11.4 If contractual penalties have been agreed, any claims of the principal beyond that arising from the relevant title shall be excluded.
11.5 The provisions of item 11 shall finally settle all claims of the principal vis-à-vis the contractor, on any legal ground and title whatsoever, and shall also apply to all staff members, subcontractors and sub-suppliers of the contractor.
11.6 If the staff of the contractor is directly ordered by the principal to perform additional services, this shall be at the principal’s risk exclusively, and any liability on the part of the contractor shall be excluded.
Such recourse to the contractor’s staff by the principal beyond the agreement in question shall be subject to the contractor’s prior consent in writing and based on previously determined or customary consideration.
11.7 The principal shall include the contractor, its subcontractors and consortium partners, if any, as well as the operational risks of the Services to be provided by the contractor in its existing machinery breakdown and machinery breakdown business interruption insurance and have the transferability of the insurance policy restricted in favour of the contractor. Upon written request by the contractor, the principal shall immediately, but no later than within seven business days following the request, submit an appropriate written confirmation by its insurance company regarding compliance with all obligations under this article.
12 Assertion of claims
All claims of the principal shall be asserted in court within 3 years after performance of the services, otherwise they shall be forfeited, unless other deadlines are provided for by mandatory statutory provisions.
13 Compliance with export regulations
13.1 When passing on the goods supplied by the contractor to third parties, together with the pertinent documents, regardless of the manner in which the latter are provided or the services performed by the contractor, including technical support of any kind, the principal shall comply with the applicable provisions of the national and international (re-)export regulations. In any case, the principal shall comply with the (re-)export regulations of the contractor’s country of domicile, the European Union, the United Kingdom of Great Britain and Northern Ireland and the United States of America when passing on the goods and/or services to third parties.
13.2 If required for export control checks, the principal shall immediately provide to the contractor upon request all necessary information, among others about the final recipient, final destination and purpose of use of the goods and/or services.
14 General information
14.1 If individual provisions of the contract or of these terms & conditions are invalid, this shall not affect the validity of the remaining provisions. The invalid provision shall be replaced with a valid provision that approximates the intended objective as closely as possible.
14.2 The German-language version shall be deemed the authentic version of the terms & conditions and shall also be used to interpret the contract.
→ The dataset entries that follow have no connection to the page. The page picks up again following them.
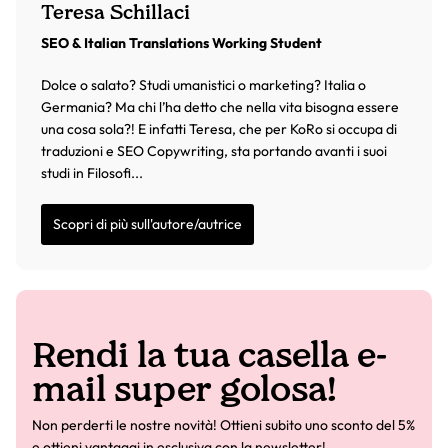
Teresa Schillaci
SEO & Italian Translations Working Student
Dolce o salato? Studi umanistici o marketing? Italia o
Germania? Ma chi l’ha detto che nella vita bisogna essere
una cosa sola?! E infatti Teresa, che per KoRo si occupa di
traduzioni e SEO Copywriting, sta portando avanti i suoi
studi in Filosofi...
Scopri di più sull'autore/autrice
Rendi la tua casella e-
mail super golosa!
Non perderti le nostre novità! Ottieni subito uno sconto del 5%
e ottieni vantaggi in esclusiva con la newsletter!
15 Place of jurisdiction and applicable law
The exclusive place of jurisdiction for resolving all disputes arising from the contract – including those regarding its existence or non-existence – shall be the court with subject matter jurisdiction at the contractor’s head office; in Vienna, this shall be the court located in the district of the Local Court of Innere Stadt. The contract shall be governed by Austrian law to the exclusion of conflict of law rules. Application of the UNCITRAL UN Convention on Contracts for the International Sale of Goods shall be excluded.
16 Reservation clause
Performance of the contract on the part of the contractor shall be subject to the reservation that no obstacles exist under national or international (re-)export regulations, in particular no embargoes and/or other sanctions.